The Newark riots were among the deadliest racial disturbances per capita in recent U.S. history. The outbreak, as told by Revolution ’67, offers a “textbook” case of how endemic conditions — poverty, racial injustice, police reaction and a corrupt power structure — alienated Newark’s neediest citizens and fed a cycle of resistance and destruction in poor black neighborhoods. The film is also a disturbing examination of how neither facts nor cool heads can stand in the way of explosive social forces once they have been set in motion.
The Newark rebellion, as many observers prefer to call it, could be seen as both predictable and predicted — regardless of what had happened to Smith. In fact, the taxi driver, alleged to have sideswiped a double-parked police car, had been beaten by white police and taken to the Fourth Precinct, across the street from a large public-housing project. An angry crowd gathered, believing Smith was still being abused. But Smith, accompanied by black community leaders, had left via a side door for the hospital, even as word spread out front that he had died. Community leaders could not persuade the angry crowd that Smith was alive. Nor could the crowd be stopped from assaulting the police with empty bottles and at least one Molotov cocktail — provoking an “overwhelming” response from the police.
Soon unverified alarms over black “snipers” had first police, then state troopers and National Guard troops firing into the upper stories of tenements at any real or imagined activity on rooftops. It was this type of indiscriminate gunfire that accounted for many, if not all, of the riot’s most tragic fatalities — people sitting in their own homes. Revolution ’67 makes use of news footage, juxtaposed with the recollections of those who still argue about the existence of snipers, to disprove that there were any. Later investigations found that out of some 13,000 rounds of ammunition fired, only 100 of them were even alleged to have come from rioters rather than law enforcement, and not one of those cases was proved. Of all those arrested, no one was charged with being a sniper.

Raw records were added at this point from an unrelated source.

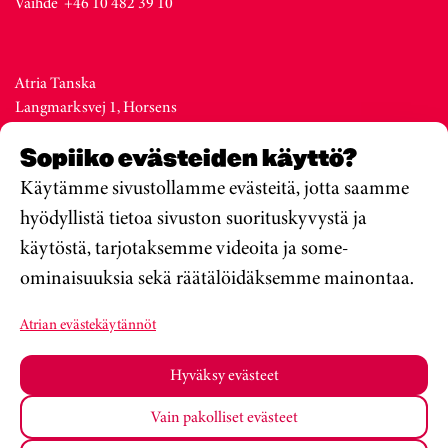
Vaihde +46 10 482 39 10
Atria Tanska
Langmarksvej 1, Horsens
DK-8700
Sopiiko evästeiden käyttö?
Denmark
Vaihde +45 76 28 25 00
Käytämme sivustollamme evästeitä, jotta saamme
hyödyllistä tietoa sivuston suorituskyvystä ja
käytöstä, tarjotaksemme videoita ja some-
Atria Viro
ominaisuuksia sekä räätälöidäksemme mainontaa.
Metsa str. 19, Valga
EE-68206
Atrian evästekäytännöt
Estonia
Vaihde +372 76 79 900
Hyväksy evästeet
Vain pakolliset evästeet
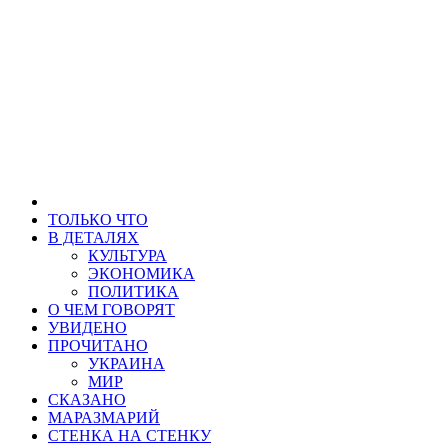
ТОЛЬКО ЧТО
В ДЕТАЛЯХ
КУЛЬТУРА
ЭКОНОМИКА
ПОЛИТИКА
О ЧЕМ ГОВОРЯТ
УВИДЕНО
ПРОЧИТАНО
УКРАИНА
МИР
СКАЗАНО
МАРАЗМАРИЙ
СТЕНКА НА СТЕНКУ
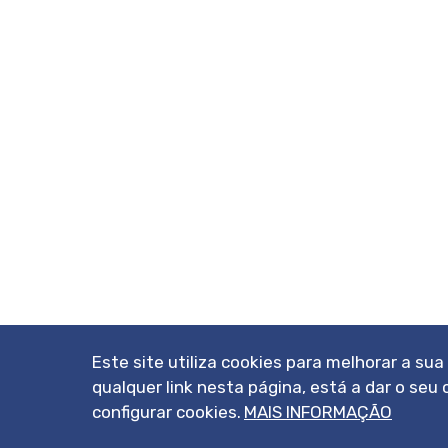
Este site utiliza cookies para melhorar a su
qualquer link nesta página, está a dar o s
configurar cookies.
MAIS INFORMAÇÃO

Revolution ’67 documents the social forces at work — a city government and police force that hadn’t sufficiently analyzed the demographic change that had made Newark a black city, and the fears of suburban and rural state police and National Guardsmen sent into an urban civil war for which they were ill-prepared. Revolution ’67 also captures the anger and desperation of a community bitterly disappointed by continued police actions and economic injustice after years of civil rights progress.
Revolution ’67 is an illuminating account of important events too often relegated to footnotes in U.S. history and not explored in depth in school textbooks — the black urban rebellions of the 1960s. The days of the Newark rebellion formed a fateful milestone in America’s continuing struggles over race, economic justice and corruption, and recall lessons as hard-learned then as they are dangerous to forget today.
“I’m a native daughter and resident of Newark,” says director Marylou Tibaldo-Bongiorno, “and for as long as I can remember, Newark has been stigmatized by the riots of 1967. The questions remain: What really happened, who’s to blame, and why hasn’t the city recovered? Are the problems Newark faced in the ’60s the same that plague it today? That’s why my husband and I made this film — to get those answers.”